* _Activity_
Restate the lines of the material below word for word, from the first through the one containing "فلاح سے ہمکنار", and include nothing else; pictures stay out.

* _Material provided_

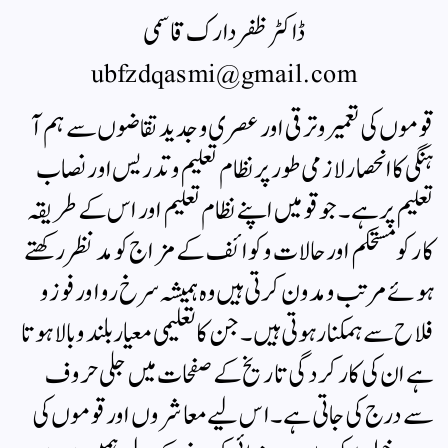
ڈاکٹر ظفردارک قاسمی
ubfzdqasmi@gmail.com
قوموں کی تعمیر وترقی اور عصری و جدید تقاضوں سے ہم آ
ہنگی کا انحصار لازمی طور پر نظام تعلیم وتدریس اور نصاب
تعلیم پر ہے۔ جو قومیں اپنے نظام تعلیم اور اس کے طریقہ
کار کو مستحکم اور حالات و کوائف کے مزاج کو مد نظر رکھتے
ہوئے مرتب و مدون کرتی ہیں وہ ہمیشہ سرخ رو اور فوز و
فلاح سے ہمکنار ہوتی ہیں۔ جن کا تعلیمی معیار بلند وبالا ہوتا
ہے ان کی کار کردگی تاریخ کے صفحات میں جلی حروف
سے درج کی جاتی ہے۔ اس لیے معاشروں اور قوموں کی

* _Final answer_
ڈاکٹر ظفردارک قاسمی
ubfzdqasmi@gmail.com
قوموں کی تعمیر وترقی اور عصری و جدید تقاضوں سے ہم آ
ہنگی کا انحصار لازمی طور پر نظام تعلیم وتدریس اور نصاب
تعلیم پر ہے۔ جو قومیں اپنے نظام تعلیم اور اس کے طریقہ
کار کو مستحکم اور حالات و کوائف کے مزاج کو مد نظر رکھتے
ہوئے مرتب و مدون کرتی ہیں وہ ہمیشہ سرخ رو اور فوز و
فلاح سے ہمکنار ہوتی ہیں۔ جن کا تعلیمی معیار بلند وبالا ہوتا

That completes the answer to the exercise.